*Your objective*
Copy out all lines from the entries below in which "ремонта" occurs.
※ ※ ※
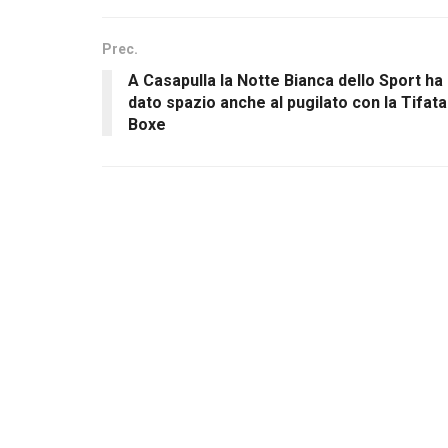
Prec.
A Casapulla la Notte Bianca dello Sport ha
dato spazio anche al pugilato con la Tifata
Boxe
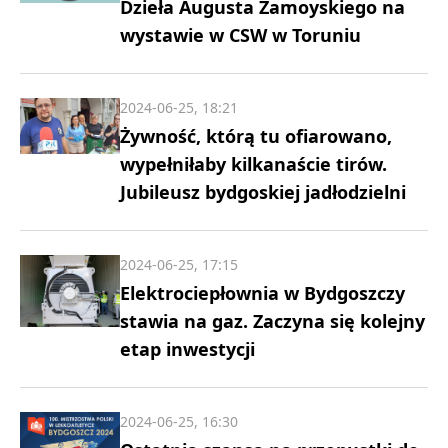
Dzieła Augusta Zamoyskiego na
wystawie w CSW w Toruniu
2024-06-25, 18:21
Żywność, którą tu ofiarowano,
wypełniłaby kilkanaście tirów.
Jubileusz bydgoskiej jadłodzielni
2024-06-25, 17:15
Elektrociepłownia w Bydgoszczy
stawia na gaz. Zaczyna się kolejny
etap inwestycji
2024-06-25, 16:30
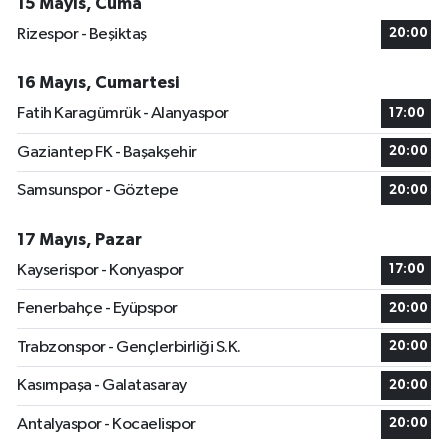
15 Mayıs, Cuma
Rizespor - Beşiktaş
20:00
16 Mayıs, Cumartesi
Fatih Karagümrük - Alanyaspor
17:00
Gaziantep FK - Başakşehir
20:00
Samsunspor - Göztepe
20:00
17 Mayıs, Pazar
Kayserispor - Konyaspor
17:00
Fenerbahçe - Eyüpspor
20:00
Trabzonspor - Gençlerbirliği S.K.
20:00
Kasımpaşa - Galatasaray
20:00
Antalyaspor - Kocaelispor
20:00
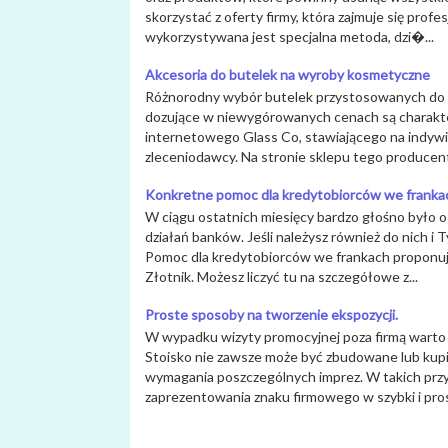
skorzystać z oferty firmy, która zajmuje się pro
wykorzystywana jest specjalna metoda, dzi�...
Akcesoria do butelek na wyroby kosmetyczne
Różnorodny wybór butelek przystosowanych do 
dozujące w niewygórowanych cenach są charakte
internetowego Glass Co, stawiającego na indyw
zleceniodawcy. Na stronie sklepu tego producent
Konkretne pomoc dla kredytobiorców we franka
W ciągu ostatnich miesięcy bardzo głośno było
działań banków. Jeśli należysz również do nich i T
Pomoc dla kredytobiorców we frankach proponuj
Złotnik. Możesz liczyć tu na szczegółowe z...
Proste sposoby na tworzenie ekspozycji.
W wypadku wizyty promocyjnej poza firmą warto 
Stoisko nie zawsze może być zbudowane lub kupi
wymagania poszczególnych imprez. W takich prz
zaprezentowania znaku firmowego w szybki i pros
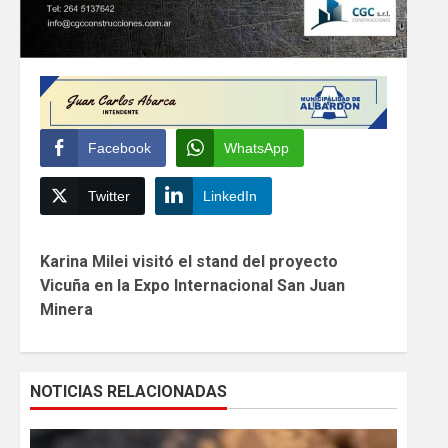
Facebook
WhatsApp
Twitter
LinkedIn
Continue
Karina Milei visitó el stand del proyecto
Reading
Vicuña en la Expo Internacional San Juan
Minera
NOTICIAS RELACIONADAS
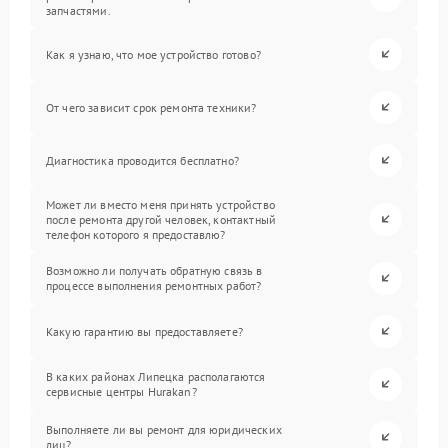
запчастями.
Как я узнаю, что мое устройство готово?
От чего зависит срок ремонта техники?
Диагностика проводится бесплатно?
Может ли вместо меня принять устройство
после ремонта другой человек, контактный
телефон которого я предоставлю?
Возможно ли получать обратную связь в
процессе выполнения ремонтных работ?
Какую гарантию вы предоставляете?
В каких районах Липецка располагаются
сервисные центры Hurakan?
Выполняете ли вы ремонт для юридических
лиц?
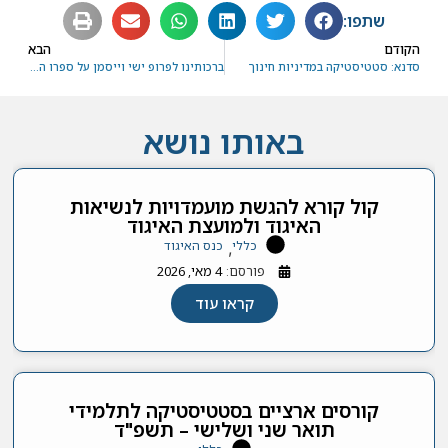
שתפו:
הקודם
הבא
סדנא: סטטיסטיקה במדיניות חינוך
ברכותינו לפרופ ישי וייסמן על ספרו החדש
באותו נושא
קול קורא להגשת מועמדויות לנשיאות
האיגוד ולמועצת האיגוד
כללי
כנס האיגוד
,
פורסם:
4 מאי, 2026
קראו עוד
קורסים ארציים בסטטיסטיקה לתלמידי
תואר שני ושלישי – תשפ"ד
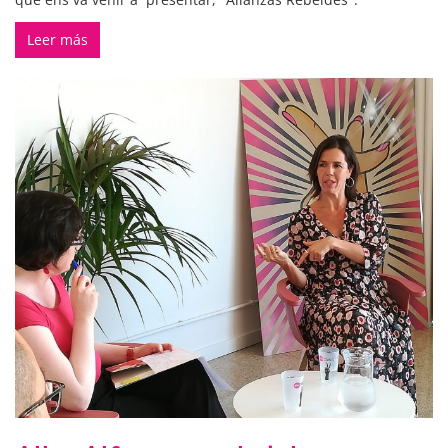
Leer más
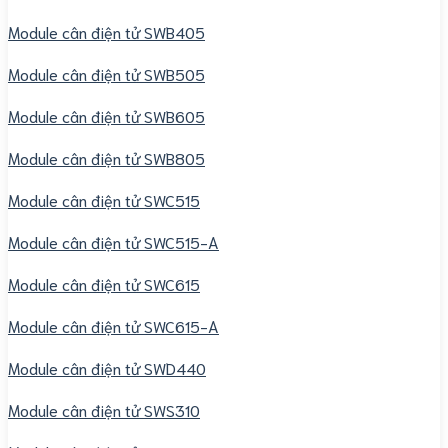
Module cân điện tử SWB405
Module cân điện tử SWB505
Module cân điện tử SWB605
Module cân điện tử SWB805
Module cân điện tử SWC515
Module cân điện tử SWC515-A
Module cân điện tử SWC615
Module cân điện tử SWC615-A
Module cân điện tử SWD440
Module cân điện tử SWS310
※ ※ ※
*Response box*
От чего зависит срок ремонта техники?
после ремонта другой человек, контактный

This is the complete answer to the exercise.